Per Domenico Creazzo era stato un Capodanno di lavoro. Una giornata intensa e impegnativa. All’inaugurazione del circolo di Fratelli d’Italia di S.Eufemia d’Aspromonte, paesone alle pendici del massiccio, di cui Creazzo è sindaco al secondo mandato, doveva spiegare agli elettori perché lui, consigliere regionale Pd e presidente del Parco nazionale dell’Aspromonte, si ricandidava nelle liste di Giorgia Meloni alle regionali del 20 gennaio. Il passaggio da fratello dem a fratello d’Italia, Creazzo lo spiegava così: «Nel mio agire amministrativo ho a cuore un solo obiettivo, quello di risolvere i problemi del nostro territorio.

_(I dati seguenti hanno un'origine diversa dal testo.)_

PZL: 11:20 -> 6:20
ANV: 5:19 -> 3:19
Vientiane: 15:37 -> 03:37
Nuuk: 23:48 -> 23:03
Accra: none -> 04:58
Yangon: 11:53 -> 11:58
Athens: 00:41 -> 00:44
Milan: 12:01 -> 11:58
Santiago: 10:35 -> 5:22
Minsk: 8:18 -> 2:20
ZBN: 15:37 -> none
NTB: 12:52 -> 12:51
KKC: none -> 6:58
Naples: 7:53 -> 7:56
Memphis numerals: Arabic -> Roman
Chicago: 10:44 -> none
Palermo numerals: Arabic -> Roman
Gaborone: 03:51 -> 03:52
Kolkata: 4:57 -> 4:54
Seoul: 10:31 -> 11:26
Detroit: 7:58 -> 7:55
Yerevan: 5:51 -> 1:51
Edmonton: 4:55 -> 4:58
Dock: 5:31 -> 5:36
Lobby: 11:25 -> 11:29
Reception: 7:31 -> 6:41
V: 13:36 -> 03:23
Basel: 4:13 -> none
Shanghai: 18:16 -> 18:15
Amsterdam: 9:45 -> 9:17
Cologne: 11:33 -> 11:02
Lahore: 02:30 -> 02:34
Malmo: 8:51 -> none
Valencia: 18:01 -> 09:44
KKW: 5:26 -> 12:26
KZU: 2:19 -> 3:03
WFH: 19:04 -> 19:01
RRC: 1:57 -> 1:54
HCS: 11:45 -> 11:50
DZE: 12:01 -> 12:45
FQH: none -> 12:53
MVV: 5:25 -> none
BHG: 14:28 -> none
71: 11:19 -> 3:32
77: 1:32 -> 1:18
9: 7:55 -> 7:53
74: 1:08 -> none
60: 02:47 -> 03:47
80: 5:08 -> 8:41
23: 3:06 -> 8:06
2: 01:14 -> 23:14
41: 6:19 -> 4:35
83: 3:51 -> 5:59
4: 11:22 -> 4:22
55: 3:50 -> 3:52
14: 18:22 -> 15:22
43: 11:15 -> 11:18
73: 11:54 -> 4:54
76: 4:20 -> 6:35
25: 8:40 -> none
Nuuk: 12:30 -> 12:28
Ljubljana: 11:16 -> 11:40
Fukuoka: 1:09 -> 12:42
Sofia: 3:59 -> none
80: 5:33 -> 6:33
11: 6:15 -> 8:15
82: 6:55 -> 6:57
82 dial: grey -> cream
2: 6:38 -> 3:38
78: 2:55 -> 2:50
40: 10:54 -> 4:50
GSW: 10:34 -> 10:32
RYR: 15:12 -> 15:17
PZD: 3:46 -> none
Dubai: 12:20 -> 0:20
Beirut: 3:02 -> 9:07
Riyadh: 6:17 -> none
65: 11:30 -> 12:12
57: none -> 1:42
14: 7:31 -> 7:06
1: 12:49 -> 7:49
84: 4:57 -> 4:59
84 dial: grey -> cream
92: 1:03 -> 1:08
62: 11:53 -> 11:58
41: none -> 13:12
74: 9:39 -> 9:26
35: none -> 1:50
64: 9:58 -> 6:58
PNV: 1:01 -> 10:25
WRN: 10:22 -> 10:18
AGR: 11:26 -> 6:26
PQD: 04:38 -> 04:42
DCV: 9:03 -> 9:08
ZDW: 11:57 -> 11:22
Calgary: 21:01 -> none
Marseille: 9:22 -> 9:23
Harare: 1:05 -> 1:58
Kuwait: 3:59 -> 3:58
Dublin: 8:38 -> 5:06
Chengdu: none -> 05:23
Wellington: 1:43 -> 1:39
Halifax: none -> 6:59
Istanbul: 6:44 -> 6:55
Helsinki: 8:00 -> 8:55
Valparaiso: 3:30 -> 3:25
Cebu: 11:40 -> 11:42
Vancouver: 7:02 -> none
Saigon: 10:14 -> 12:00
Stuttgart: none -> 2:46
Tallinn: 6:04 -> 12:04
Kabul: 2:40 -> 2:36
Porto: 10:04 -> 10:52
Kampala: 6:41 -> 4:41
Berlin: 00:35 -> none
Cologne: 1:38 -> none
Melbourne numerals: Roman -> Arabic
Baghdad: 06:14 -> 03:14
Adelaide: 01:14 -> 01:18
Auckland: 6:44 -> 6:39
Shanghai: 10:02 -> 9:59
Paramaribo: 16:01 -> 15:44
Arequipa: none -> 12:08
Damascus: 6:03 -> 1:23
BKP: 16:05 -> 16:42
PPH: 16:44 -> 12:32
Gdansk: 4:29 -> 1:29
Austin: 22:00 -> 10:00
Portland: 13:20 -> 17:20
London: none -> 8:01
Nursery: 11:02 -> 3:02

Questo non appartiene né alla sensibilità di sinistra, né a quella di destra. Guardandoci intorno ci rendiamo conto che siamo così tanto indietro che serve una capacità amministrativa di non poco conto e soprattutto serve spirito di servizio concreto nei confronti dei cittadini. Credo innanzitutto nelle istituzioni e se queste non sono in grado di dare nulla ai cittadini in termini di sviluppo significa che abbiamo preso la direzione sbagliata».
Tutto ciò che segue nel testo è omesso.